Items listed in a dataset

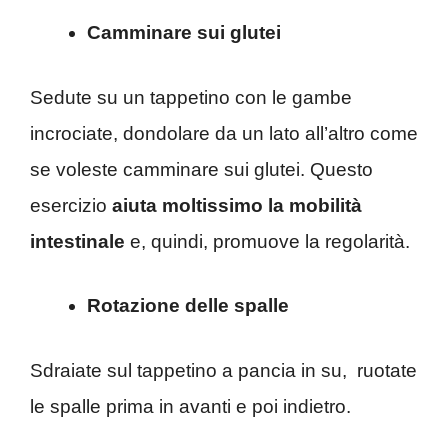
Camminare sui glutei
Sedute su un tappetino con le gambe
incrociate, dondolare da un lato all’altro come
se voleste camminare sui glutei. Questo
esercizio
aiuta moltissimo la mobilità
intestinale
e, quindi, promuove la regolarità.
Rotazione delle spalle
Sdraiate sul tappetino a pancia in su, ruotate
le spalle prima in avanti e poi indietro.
--
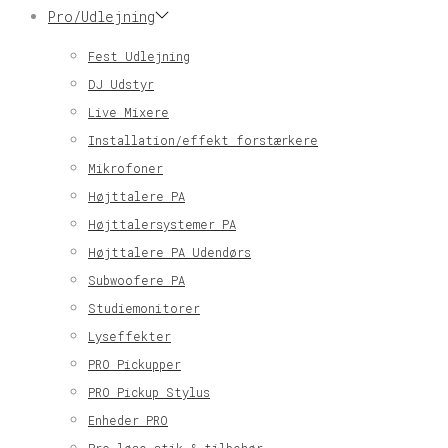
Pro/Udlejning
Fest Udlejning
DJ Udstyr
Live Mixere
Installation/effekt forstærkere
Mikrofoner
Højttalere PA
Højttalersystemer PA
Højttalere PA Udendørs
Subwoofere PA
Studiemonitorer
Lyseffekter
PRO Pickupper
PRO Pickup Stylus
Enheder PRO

→ **Task requirements**
Could you reproduce, exactly, every line above from the line with "Rotazione delle spalle" to the line with "le spalle prima in avanti e poi indietro.", and no other line? Both ends count.

→ **Result for this task**
Rotazione delle spalle
Sdraiate sul tappetino a pancia in su, ruotate
le spalle prima in avanti e poi indietro.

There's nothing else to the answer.